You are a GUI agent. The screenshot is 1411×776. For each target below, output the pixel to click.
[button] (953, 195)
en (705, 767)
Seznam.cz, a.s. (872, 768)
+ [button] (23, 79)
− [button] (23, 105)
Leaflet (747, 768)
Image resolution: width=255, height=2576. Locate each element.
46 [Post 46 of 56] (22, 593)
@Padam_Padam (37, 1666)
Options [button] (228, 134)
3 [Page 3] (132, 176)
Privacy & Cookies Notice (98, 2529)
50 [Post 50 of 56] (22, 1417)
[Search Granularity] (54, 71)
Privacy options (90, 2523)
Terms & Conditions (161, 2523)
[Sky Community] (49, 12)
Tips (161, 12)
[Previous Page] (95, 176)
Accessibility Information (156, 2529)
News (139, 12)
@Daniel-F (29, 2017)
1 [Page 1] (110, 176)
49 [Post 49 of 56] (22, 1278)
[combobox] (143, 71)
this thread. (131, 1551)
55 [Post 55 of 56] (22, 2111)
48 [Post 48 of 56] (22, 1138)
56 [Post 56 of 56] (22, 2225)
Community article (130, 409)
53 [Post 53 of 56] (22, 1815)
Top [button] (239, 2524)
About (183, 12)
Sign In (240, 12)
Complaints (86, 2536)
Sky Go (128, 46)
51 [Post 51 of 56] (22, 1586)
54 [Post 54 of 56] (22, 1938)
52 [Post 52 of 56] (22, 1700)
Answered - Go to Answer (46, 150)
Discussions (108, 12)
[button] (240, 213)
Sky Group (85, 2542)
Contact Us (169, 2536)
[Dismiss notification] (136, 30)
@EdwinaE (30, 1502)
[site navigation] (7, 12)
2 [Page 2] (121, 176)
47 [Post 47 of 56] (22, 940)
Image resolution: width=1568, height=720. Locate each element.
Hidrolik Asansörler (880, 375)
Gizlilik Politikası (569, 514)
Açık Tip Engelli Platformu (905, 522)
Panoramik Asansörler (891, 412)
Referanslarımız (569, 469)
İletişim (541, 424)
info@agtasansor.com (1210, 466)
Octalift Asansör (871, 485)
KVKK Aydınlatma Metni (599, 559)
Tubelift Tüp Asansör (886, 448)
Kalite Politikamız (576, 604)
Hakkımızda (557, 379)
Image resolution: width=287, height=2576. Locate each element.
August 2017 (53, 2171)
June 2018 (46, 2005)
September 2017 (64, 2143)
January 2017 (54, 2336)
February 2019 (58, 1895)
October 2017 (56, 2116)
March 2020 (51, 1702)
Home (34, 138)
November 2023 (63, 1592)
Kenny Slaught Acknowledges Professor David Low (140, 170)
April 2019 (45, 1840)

* _Problem description_
From the line holding "[combobox] (143, 71)" to the last line of the records, quote each line exactly and add nothing.

* _Answer for the task_
[combobox] (143, 71)
this thread. (131, 1551)
55 [Post 55 of 56] (22, 2111)
48 [Post 48 of 56] (22, 1138)
56 [Post 56 of 56] (22, 2225)
Community article (130, 409)
53 [Post 53 of 56] (22, 1815)
Top [button] (239, 2524)
About (183, 12)
Sign In (240, 12)
Complaints (86, 2536)
Sky Go (128, 46)
51 [Post 51 of 56] (22, 1586)
54 [Post 54 of 56] (22, 1938)
52 [Post 52 of 56] (22, 1700)
Answered - Go to Answer (46, 150)
Discussions (108, 12)
[button] (240, 213)
Sky Group (85, 2542)
Contact Us (169, 2536)
[Dismiss notification] (136, 30)
@EdwinaE (30, 1502)
[site navigation] (7, 12)
2 [Page 2] (121, 176)
47 [Post 47 of 56] (22, 940)
Image resolution: width=1568, height=720. Locate each element.
Hidrolik Asansörler (880, 375)
Gizlilik Politikası (569, 514)
Açık Tip Engelli Platformu (905, 522)
Panoramik Asansörler (891, 412)
Referanslarımız (569, 469)
İletişim (541, 424)
info@agtasansor.com (1210, 466)
Octalift Asansör (871, 485)
KVKK Aydınlatma Metni (599, 559)
Tubelift Tüp Asansör (886, 448)
Kalite Politikamız (576, 604)
Hakkımızda (557, 379)
Image resolution: width=287, height=2576. Locate each element.
August 2017 (53, 2171)
June 2018 (46, 2005)
September 2017 (64, 2143)
January 2017 (54, 2336)
February 2019 (58, 1895)
October 2017 (56, 2116)
March 2020 (51, 1702)
Home (34, 138)
November 2023 (63, 1592)
Kenny Slaught Acknowledges Professor David Low (140, 170)
April 2019 (45, 1840)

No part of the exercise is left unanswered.